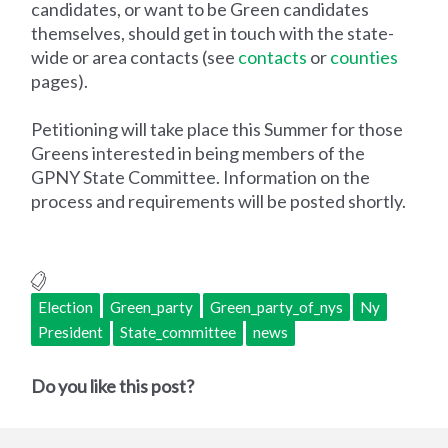
candidates, or want to be Green candidates
themselves, should get in touch with the state-
wide or area contacts (see
contacts
or
counties
pages).
Petitioning will take place this Summer for those
Greens interested in being members of the
GPNY State Committee. Information on the
process and requirements will be posted shortly.
Election
Green_party
Green_party_of_nys
Ny
President
State_committee
news
Do you like this post?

## DIRECTIONS
Return the full listing exactly as written, without any of its images.

## RESPONSE AREA
candidates, or want to be Green candidates
themselves, should get in touch with the state-
wide or area contacts (see
contacts
or
counties
pages).
Petitioning will take place this Summer for those
Greens interested in being members of the
GPNY State Committee. Information on the
process and requirements will be posted shortly.
Election
Green_party
Green_party_of_nys
Ny
President
State_committee
news
Do you like this post?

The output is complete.